Программка спектакля изображает летящего в неопределенном направлении Икара. Пожалуй, у человека, который на самодельных крыльях взмывает, чтобы надавать солнцу тумаков, не может быть пути назад. И у Дона Жуана его нет: донья Эльвира, которая настолько любит его и хочет спасти, что сходит с ума, и нищий, который не берет денег за богохульство, а потом лишает его возможности быть милостивым и морального превосходства, только злят его.

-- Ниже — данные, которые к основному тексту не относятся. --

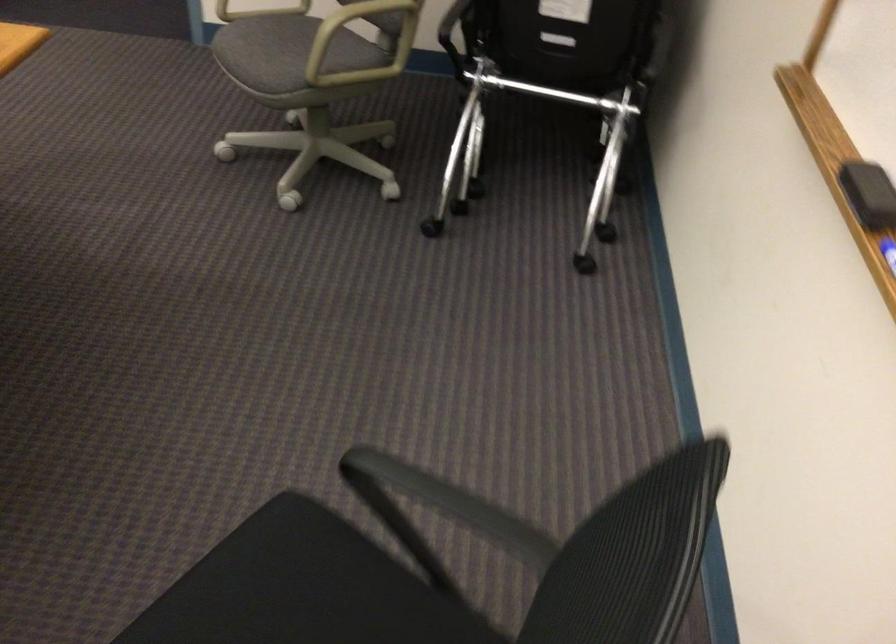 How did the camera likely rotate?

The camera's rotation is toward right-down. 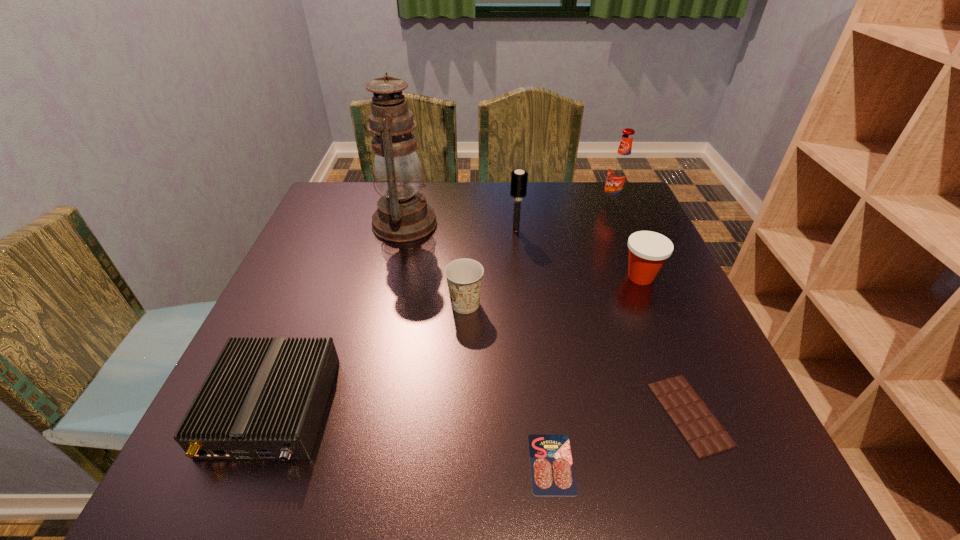 You are a GUI agent. You are given a task and a screenshot of the screen. Output one action in this format:
    pyautogui.click(x=<x>, y=<y>)
    Task: Click on the router that is at the near edge
    
    Given the screenshot: What is the action you would take?
    pyautogui.click(x=263, y=398)

You are a GUI agent. You are given a task and a screenshot of the screen. Output one action in this format:
    pyautogui.click(x=<x>, y=<y>)
    Task: Click on the chocolate bar positioned at the near edge
    The height and width of the screenshot is (540, 960).
    Given the screenshot: What is the action you would take?
    pyautogui.click(x=702, y=431)

The image size is (960, 540). I want to click on salami located in the near edge section of the desktop, so click(552, 473).

Where is `oil lamp that is positioned at the left edge`? This screenshot has width=960, height=540. oil lamp that is positioned at the left edge is located at coordinates (403, 215).

I want to click on router that is at the left edge, so click(x=263, y=398).

In order to click on root beer that is at the right edge in this screenshot , I will do `click(619, 173)`.

Identify the location of Dixie cup located at the right edge. (648, 250).

Locate an element on the screen. chocolate bar present at the right edge is located at coordinates (702, 431).

In order to click on object that is at the far left corner in this screenshot , I will do `click(403, 215)`.

At what (x,y) coordinates should I click in order to perform the action: click on object at the near left corner. Please return your answer as a coordinate pair (x, y). Looking at the image, I should click on (263, 398). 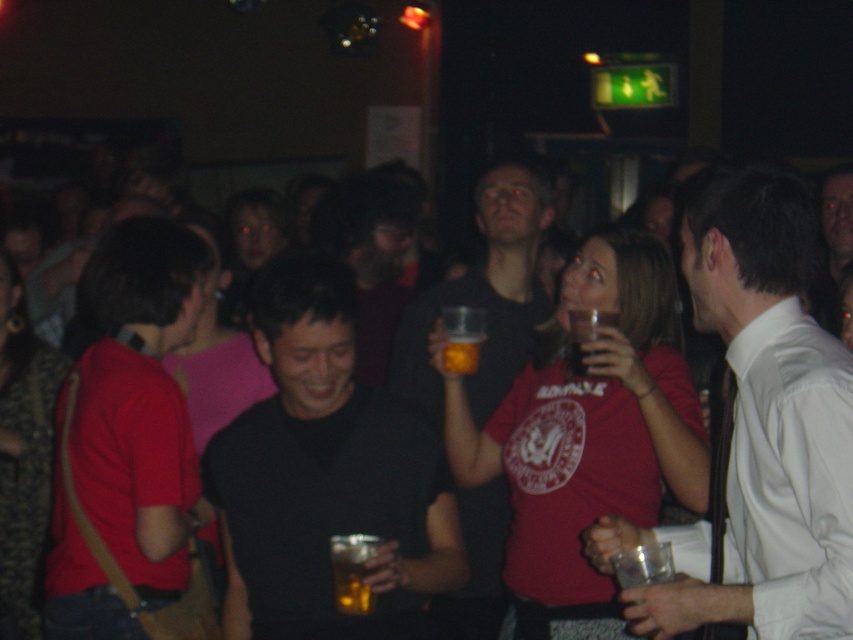 You are standing in the bar scene and want to move towards the two points marked in the image. Which point, point [734,465] or point [445,348], would you reach first?

You would reach point [734,465] first because it is closer to you than point [445,348].

In the scene shown: You are at a crowded event and need to pass between the black matte shirt at center and the matte black shirt at center. Which direction should you move to ensure you have enough space?

The black matte shirt at center is wider than the matte black shirt at center, so moving towards the matte black shirt at center would provide more space to pass through.

You are at a bar and see a white shirt at center and a translucent glass beer at center. Which object is positioned more to the right?

The white shirt at center is positioned more to the right than the translucent glass beer at center. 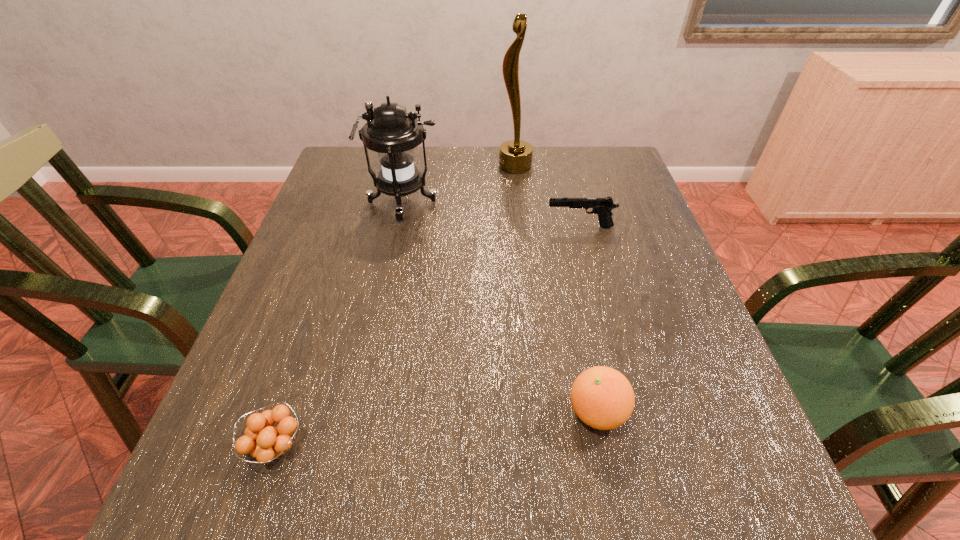 At what (x,y) coordinates should I click in order to perform the action: click on vacant space located on the front of the fourth shortest object. Please return your answer as a coordinate pair (x, y). The image size is (960, 540). Looking at the image, I should click on (376, 336).

Locate an element on the screen. vacant area situated on the front of the taller orange fruit is located at coordinates (614, 500).

Identify the location of blank area located at the aiming end of the gun. (483, 227).

Where is `vacant space located at the aiming end of the gun`? This screenshot has height=540, width=960. vacant space located at the aiming end of the gun is located at coordinates (479, 227).

This screenshot has height=540, width=960. I want to click on vacant space located 0.190m at the aiming end of the gun, so click(x=470, y=227).

Locate an element on the screen. Image resolution: width=960 pixels, height=540 pixels. vacant area situated on the right of the shorter orange fruit is located at coordinates (412, 447).

Find the location of `award that is positioned at the far edge`. award that is positioned at the far edge is located at coordinates (515, 156).

The image size is (960, 540). I want to click on lantern at the far edge, so click(390, 131).

Identify the location of object at the near edge. This screenshot has width=960, height=540. (265, 444).

The image size is (960, 540). What are the coordinates of `lantern located in the left edge section of the desktop` in the screenshot? It's located at (390, 131).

Ведь если другие — тоже люди, если он — не центр Вселенной, если он может быть не прав — это значит, что он и умереть может?.. Нет, конечно, решает он, и идет вперед с целеустремленностью бурильной установки. Отныне он — сам порок, и его modus operandi легко привести в параллель с действиями хоть циничных политиков, хоть беспринципных олигархов, хоть мошенников и вероломных обманщиков всех мастей.
Перегудовский Дон Жуан — это памятник самому себе. Человек невероятно эгоцентричный и потому цельный, он не выдерживает обиды, которую ему наносит мир, не способный принять его таким, каков он есть, и совпасть с его фантазиями. Его монолитность сначала дает трещину, а потом разрушается необратимо — и Трибунцев эту эрозию проживает блестяще. В начале им трудно не очароваться, а в конце невозможно смириться с тем, что ему всё сойдет с рук.
Не менее интересен путь Сганареля, который движется в противоположном направлении: в начале плутоватый хитрец, готовый на любые компромиссы, ближе к концу он проникается сложностью мира и преисполняется восхищения человеком, уважения к нему, веры в него (в монологе об этом от Райкина исходит такое сияние, что всё внутри теплеет). Хотя казалось бы, с таким хозяином…
А может быть, всевозможные Доны Жуаны для того и нужны, чтобы мы могли сделать собственный моральный выбор — решить, во что верить и в какую сторону двигаться по метафорической лестнице? Потому что не выбирать, как вы помните, нельзя.